Today’s Links: October 7, 2011

OPINION

JEFFREY A. TUCKER: “Steve Jobs and the Beautification of Capitalism
“What made Jobs’s tenure at Apple great is that he wedded profits with aesthetic loveliness. Not every businessperson can or should do this. Even the entrepreneurs who provided the masses with tacky things are just as deserving of our admiration and praise, for they too do their part to lift us all out of the poverty and squalor that is the state of nature. And aside from the prettiness of certain products or the elegance of the smartphone, there is another overarching beauty that we find in the market: a lovely, orderly, productive global matrix of cooperative exchange that leads to human flourishing for everyone, even in the absence of a global dictator. This is as beautiful a system as any product Steve Jobs ever made.”
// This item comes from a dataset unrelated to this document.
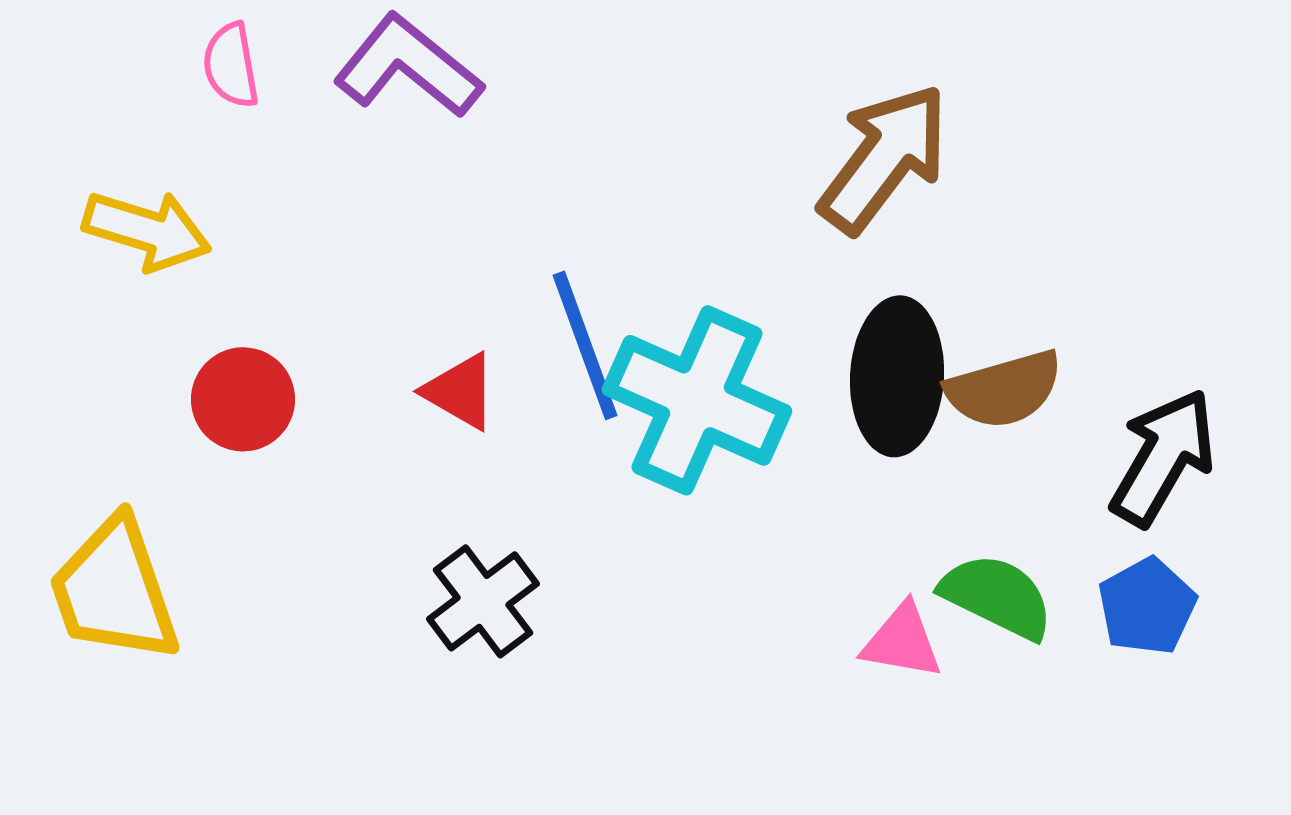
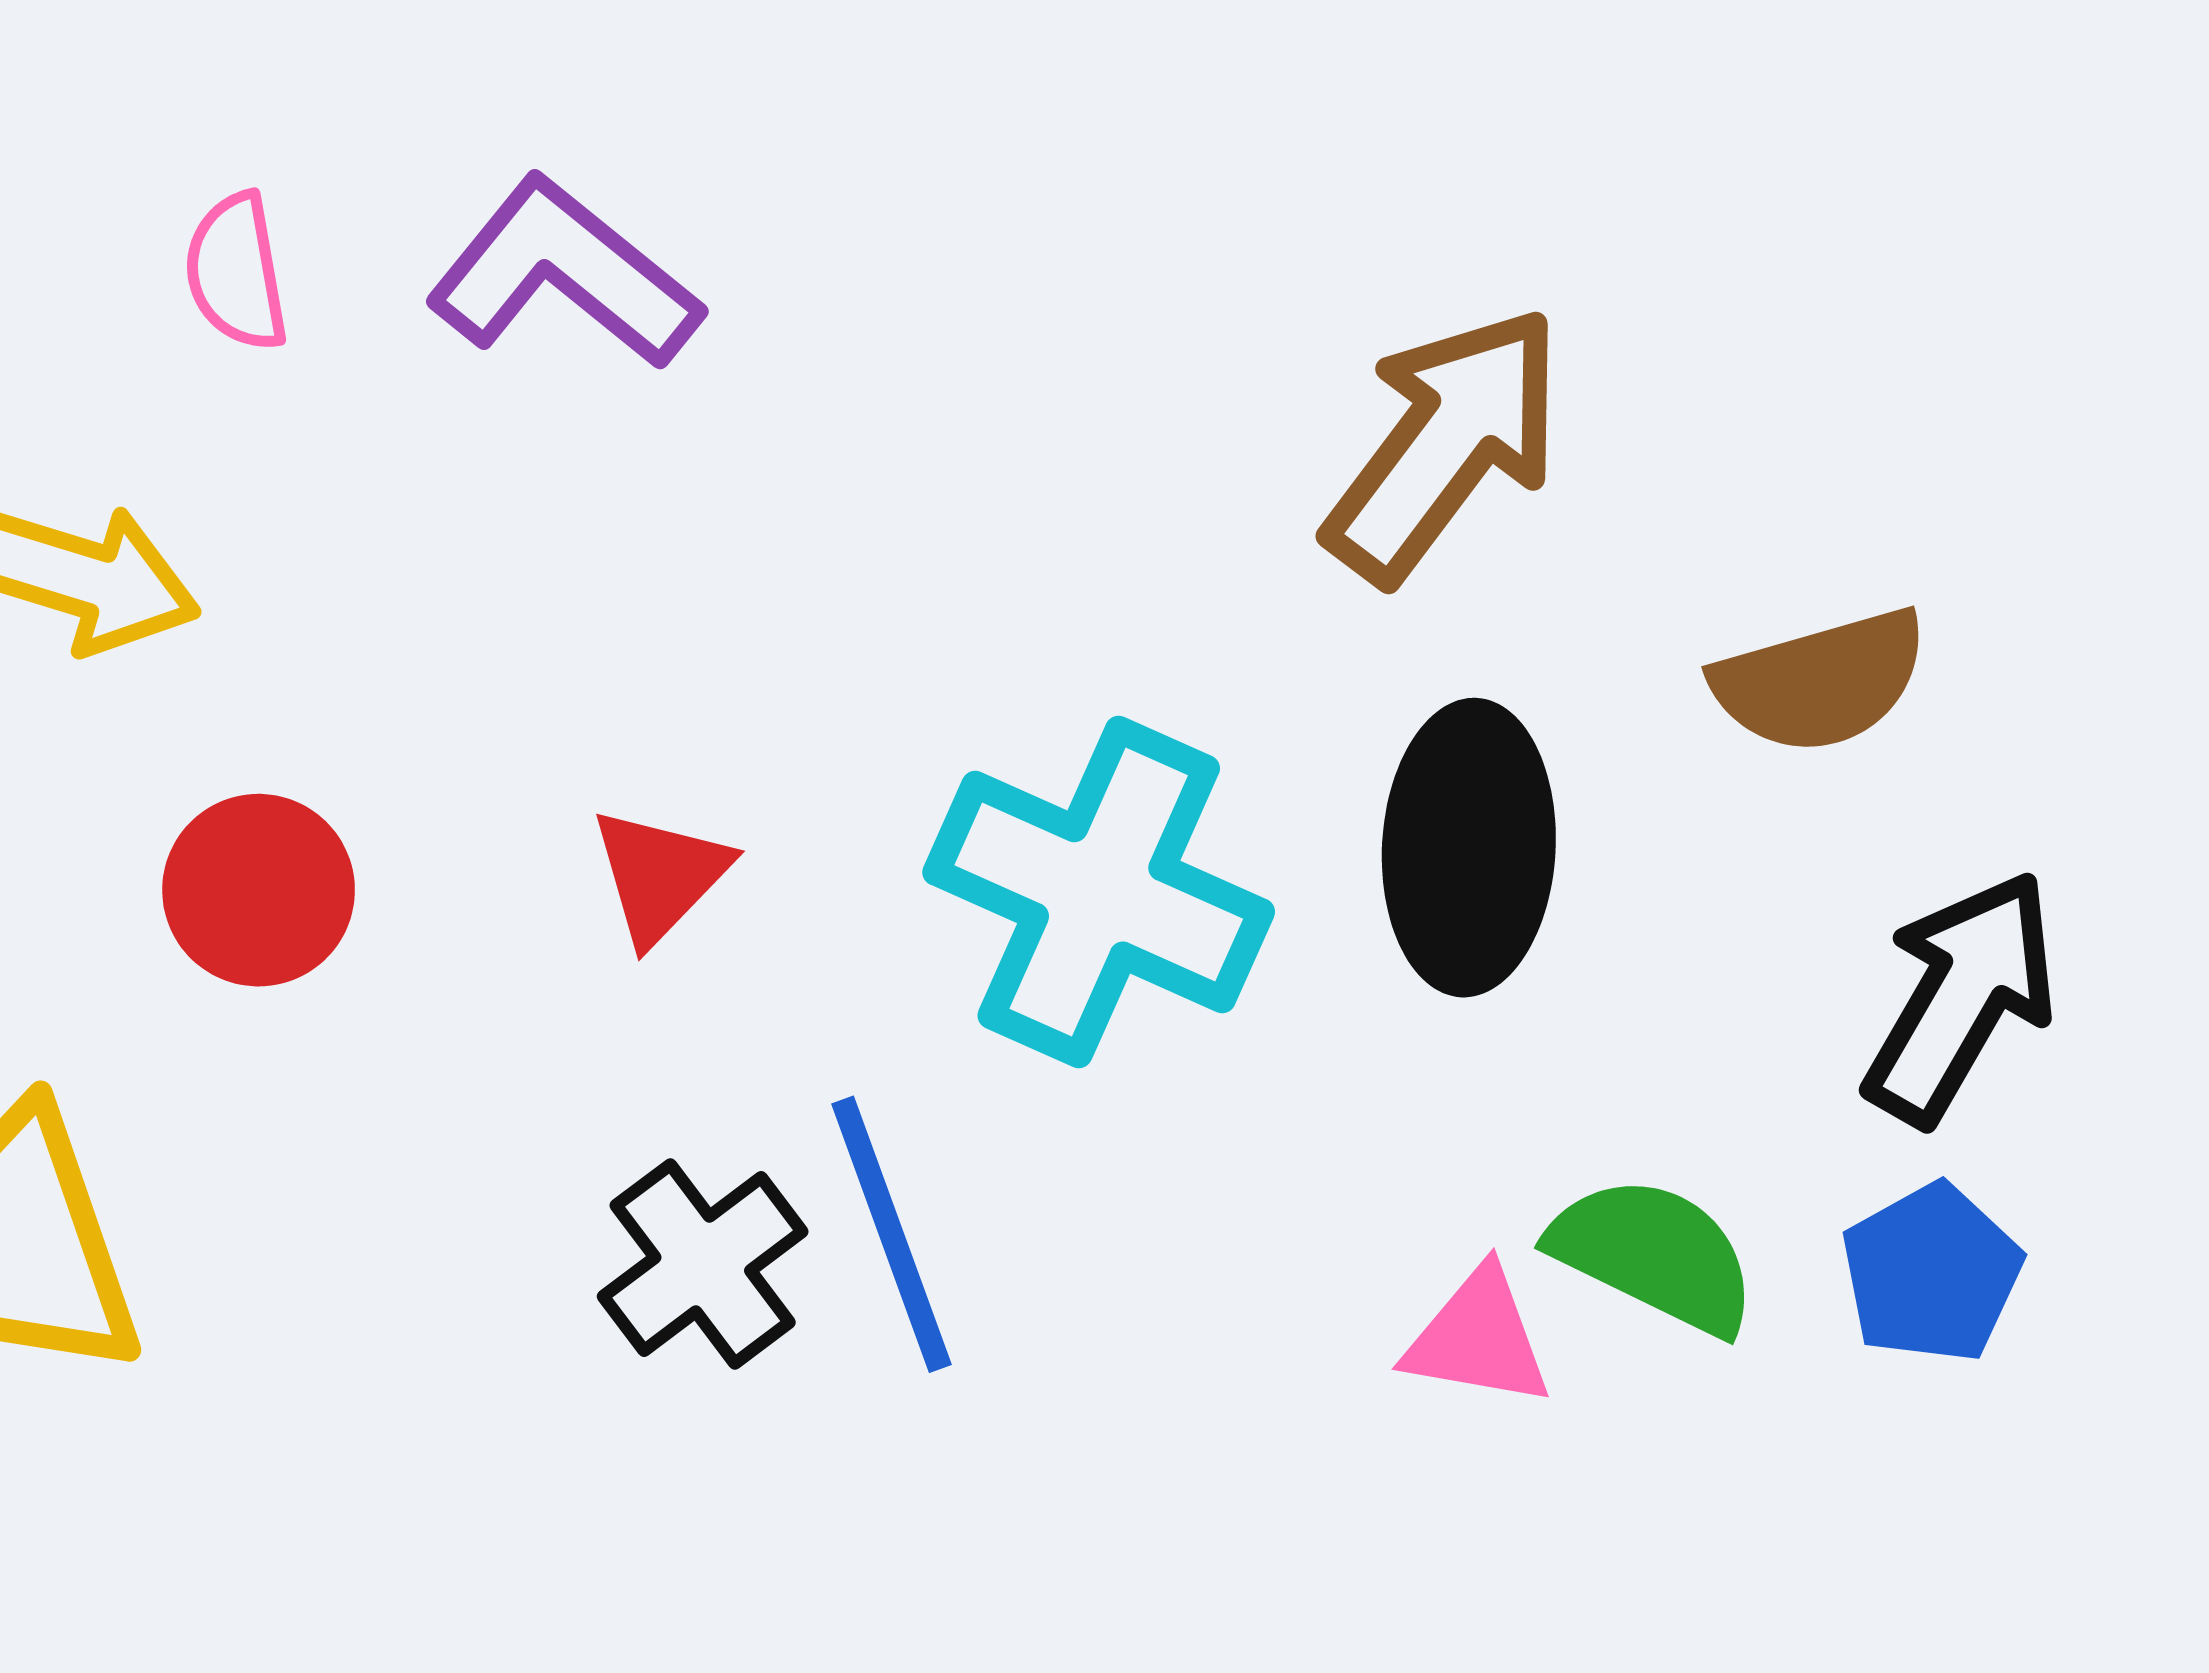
blue line: (585, 345) -> (891, 1234), moved
brown semicircle: (1004, 389) -> (1820, 681), moved
red triangle: (460, 391) -> (660, 875), turned 44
ERIC SCHMIDT: “Eric Schmidt on Steve Jobs
“I should tell you this story. We’re in a meeting at NeXT, before Steve went back to Apple. I’ve got my chief scientist. After the meeting, we leave and try to unravel the argument to figure out where Steve was wrong—because he was obviously wrong. And we couldn’t do it. We’re standing in the parking lot. He sees us from his office, and he comes back out to argue with us some more. It was over a technical issue involving Objective C, a computer language. Why he would care about this was beyond me. I’ve never seen that kind of passion.”

BRIAN PALMER: “Did Dropping Acid Make Steve Jobs More Creative?
“Apple founder and tech visionary Steve Jobs died on Wednesday. Jobs was heavily influenced by 1960s counterculture, and once told a reporter that taking LSD was ‘one of the two or three most important things‘ he did in his life. Can LSD really make you more creative? Possibly. Psychology researchers conducted a lot of studies in the 1950s and ‘60s on the relationship between psychedelic drugs and creativity. Their methodology was inconsistent, though, and the results were somewhat scattered”

NEWS

PRIVACY – Italian Wikipedia Site Gets Disabled to Protest 
“User-generated encyclopedia Wikipedia shut down itsItalian website yesterday to protest a proposed privacy law drafted by the Italian government, reports The Atlantic. The law would force websites to remove any information identified as defamatory to an individual within 48 hours of a complaint. The website would also have to publish an unaltered correction issued by the party that originally made the complain, or face a fine of up to €12,000 (about $16,000). ”

PROTESTS – Hundreds March in LA in Economic Protests
“The civil disobedience was the finale to a 2½-hour protest against perceived corporate wrongdoing and the government bank bailout. At its peak, more than 500 labor union members, housing activists, students and anti-corporate protesters marched through the streets of downtown, past bank skyscrapers and through plazas where pin-striped financial district employees were eating lunch.”